**HOW TO COMPLETE THIS TASK:**
Using the data that follows, output only the lines from the line with "južne od Slovenska musela" up to and including the line with "Sur le même sujet", exactly, leaving pictures aside.
───── EXTRACTED DATA
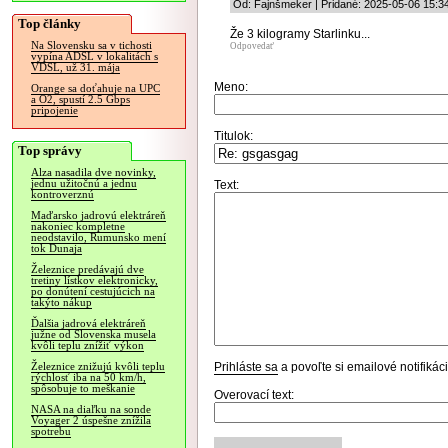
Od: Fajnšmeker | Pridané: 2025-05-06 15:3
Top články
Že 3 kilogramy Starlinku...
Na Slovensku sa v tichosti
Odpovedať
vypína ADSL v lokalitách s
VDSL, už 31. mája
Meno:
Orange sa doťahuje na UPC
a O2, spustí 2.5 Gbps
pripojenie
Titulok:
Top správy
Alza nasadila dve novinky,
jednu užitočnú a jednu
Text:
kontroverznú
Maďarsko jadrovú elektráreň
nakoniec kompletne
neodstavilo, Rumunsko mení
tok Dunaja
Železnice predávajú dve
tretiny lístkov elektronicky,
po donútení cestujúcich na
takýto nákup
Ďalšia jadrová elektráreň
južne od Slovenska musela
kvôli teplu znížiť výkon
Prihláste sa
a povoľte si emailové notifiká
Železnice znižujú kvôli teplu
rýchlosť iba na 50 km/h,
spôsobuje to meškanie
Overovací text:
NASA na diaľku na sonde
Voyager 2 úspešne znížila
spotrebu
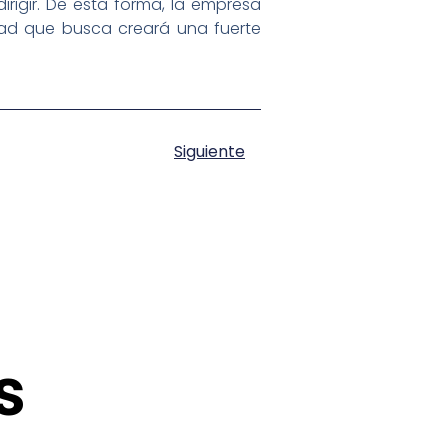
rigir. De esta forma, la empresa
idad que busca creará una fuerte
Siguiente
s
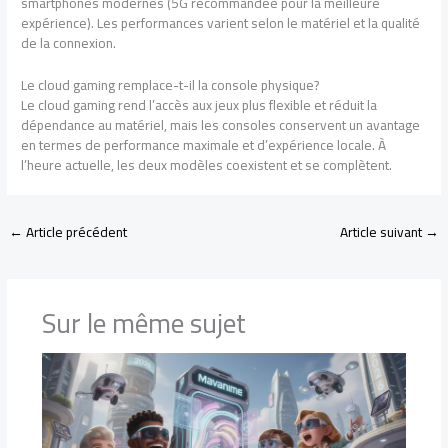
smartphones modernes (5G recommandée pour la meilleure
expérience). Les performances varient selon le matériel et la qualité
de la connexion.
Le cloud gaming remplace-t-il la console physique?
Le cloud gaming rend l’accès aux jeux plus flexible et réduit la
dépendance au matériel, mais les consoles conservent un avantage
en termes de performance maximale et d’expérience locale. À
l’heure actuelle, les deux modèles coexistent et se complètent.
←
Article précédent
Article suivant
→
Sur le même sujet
──────────
───── EXTRACTED DATA
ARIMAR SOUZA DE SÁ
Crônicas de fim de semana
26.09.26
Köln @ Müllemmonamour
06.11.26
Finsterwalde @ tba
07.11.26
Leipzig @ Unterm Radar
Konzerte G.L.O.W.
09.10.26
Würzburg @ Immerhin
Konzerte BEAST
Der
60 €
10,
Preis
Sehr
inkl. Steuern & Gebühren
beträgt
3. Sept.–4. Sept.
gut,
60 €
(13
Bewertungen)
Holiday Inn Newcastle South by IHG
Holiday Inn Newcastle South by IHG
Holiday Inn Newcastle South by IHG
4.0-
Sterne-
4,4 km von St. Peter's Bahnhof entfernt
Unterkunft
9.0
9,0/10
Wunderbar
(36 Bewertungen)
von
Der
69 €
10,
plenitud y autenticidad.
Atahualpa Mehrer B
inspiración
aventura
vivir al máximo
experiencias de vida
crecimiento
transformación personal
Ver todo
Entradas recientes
──────────
───── EXTRACTED DATA
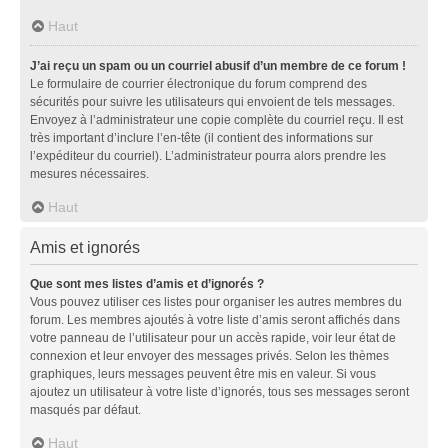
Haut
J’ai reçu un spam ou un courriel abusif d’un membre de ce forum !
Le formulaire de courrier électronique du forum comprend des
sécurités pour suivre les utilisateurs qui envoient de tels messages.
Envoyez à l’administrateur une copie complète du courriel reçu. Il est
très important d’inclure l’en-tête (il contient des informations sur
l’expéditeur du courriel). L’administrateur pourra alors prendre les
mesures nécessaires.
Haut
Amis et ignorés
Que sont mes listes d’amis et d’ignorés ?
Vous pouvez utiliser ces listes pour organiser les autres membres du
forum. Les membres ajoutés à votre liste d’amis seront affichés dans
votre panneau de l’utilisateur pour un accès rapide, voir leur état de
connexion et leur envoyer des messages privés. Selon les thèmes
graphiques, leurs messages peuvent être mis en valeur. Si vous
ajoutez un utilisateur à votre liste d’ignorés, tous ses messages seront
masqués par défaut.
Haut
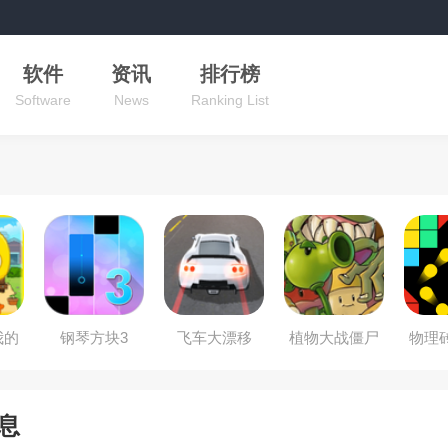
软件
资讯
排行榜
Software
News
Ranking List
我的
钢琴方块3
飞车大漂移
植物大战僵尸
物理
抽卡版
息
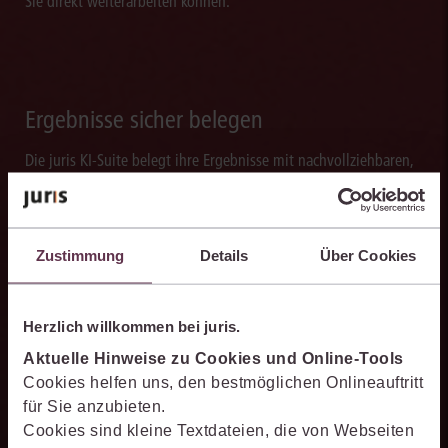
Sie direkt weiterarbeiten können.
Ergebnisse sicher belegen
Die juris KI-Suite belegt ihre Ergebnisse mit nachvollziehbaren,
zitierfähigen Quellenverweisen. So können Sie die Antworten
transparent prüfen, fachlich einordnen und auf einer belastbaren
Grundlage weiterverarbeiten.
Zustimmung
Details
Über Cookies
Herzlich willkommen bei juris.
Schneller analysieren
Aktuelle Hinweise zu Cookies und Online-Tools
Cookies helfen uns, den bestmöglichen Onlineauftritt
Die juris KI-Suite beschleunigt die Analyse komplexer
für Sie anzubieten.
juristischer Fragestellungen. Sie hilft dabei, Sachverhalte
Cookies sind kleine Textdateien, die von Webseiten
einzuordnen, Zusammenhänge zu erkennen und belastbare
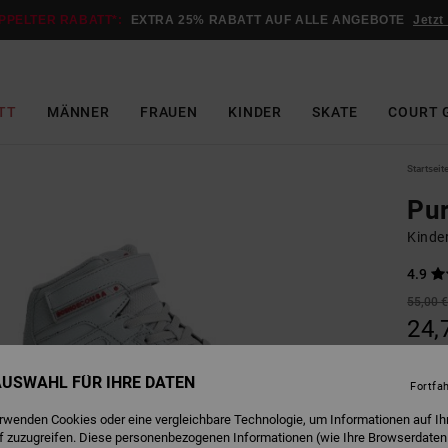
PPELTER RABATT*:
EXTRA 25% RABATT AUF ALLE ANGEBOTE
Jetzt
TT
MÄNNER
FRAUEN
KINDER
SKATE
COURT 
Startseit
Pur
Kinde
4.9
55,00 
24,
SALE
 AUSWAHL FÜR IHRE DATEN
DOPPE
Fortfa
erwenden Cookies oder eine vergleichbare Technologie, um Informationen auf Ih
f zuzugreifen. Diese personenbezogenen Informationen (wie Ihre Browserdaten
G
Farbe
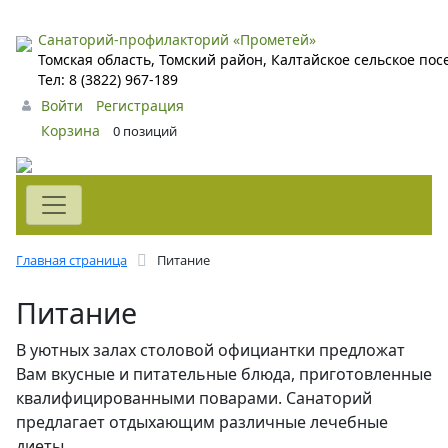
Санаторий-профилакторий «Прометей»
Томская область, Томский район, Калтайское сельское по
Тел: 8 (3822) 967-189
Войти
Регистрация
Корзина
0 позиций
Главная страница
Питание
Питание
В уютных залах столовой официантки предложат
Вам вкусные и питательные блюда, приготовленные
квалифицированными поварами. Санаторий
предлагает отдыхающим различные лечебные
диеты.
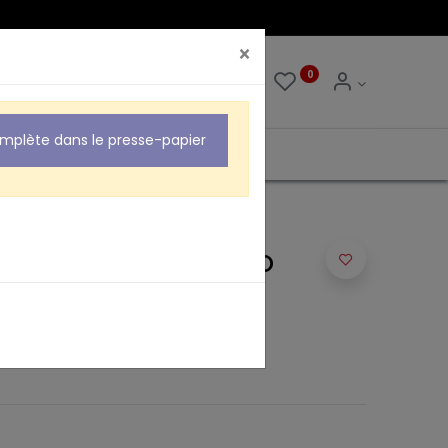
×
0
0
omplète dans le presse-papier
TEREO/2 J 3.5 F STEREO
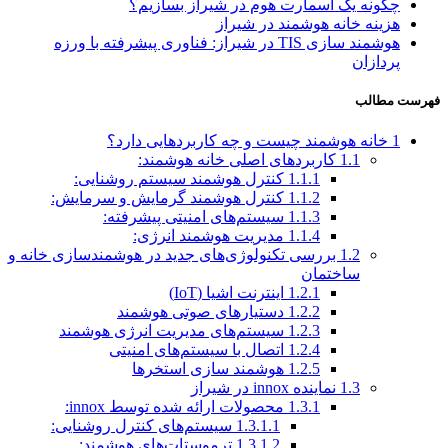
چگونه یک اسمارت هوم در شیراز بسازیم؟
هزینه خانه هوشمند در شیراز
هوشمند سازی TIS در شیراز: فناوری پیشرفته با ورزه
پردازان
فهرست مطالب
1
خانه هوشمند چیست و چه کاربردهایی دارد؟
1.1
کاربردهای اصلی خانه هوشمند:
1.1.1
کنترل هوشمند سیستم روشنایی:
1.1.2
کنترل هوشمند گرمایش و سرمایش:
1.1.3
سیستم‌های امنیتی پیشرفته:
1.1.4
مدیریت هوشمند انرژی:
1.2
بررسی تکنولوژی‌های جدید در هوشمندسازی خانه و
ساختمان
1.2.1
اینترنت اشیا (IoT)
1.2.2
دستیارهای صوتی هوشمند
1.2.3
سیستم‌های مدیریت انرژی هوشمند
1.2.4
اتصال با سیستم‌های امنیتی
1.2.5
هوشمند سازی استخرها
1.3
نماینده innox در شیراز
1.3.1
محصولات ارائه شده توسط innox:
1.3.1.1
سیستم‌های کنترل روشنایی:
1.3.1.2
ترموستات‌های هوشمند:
──────────
**EXERCISE RESULT:**
južne od Slovenska musela
kvôli teplu znížiť výkon
Prihláste sa
a povoľte si emailové notifiká
Železnice znižujú kvôli teplu
rýchlosť iba na 50 km/h,
spôsobuje to meškanie
Overovací text:
NASA na diaľku na sonde
Voyager 2 úspešne znížila
spotrebu
rigir. De esta forma, la empresa
idad que busca creará una fuerte
Siguiente
s
smartphones modernes (5G recommandée pour la meilleure
expérience). Les performances varient selon le matériel et la qualité
de la connexion.
Le cloud gaming remplace-t-il la console physique?
Le cloud gaming rend l’accès aux jeux plus flexible et réduit la
dépendance au matériel, mais les consoles conservent un avantage
en termes de performance maximale et d’expérience locale. À
l’heure actuelle, les deux modèles coexistent et se complètent.
←
Article précédent
Article suivant
→
Sur le même sujet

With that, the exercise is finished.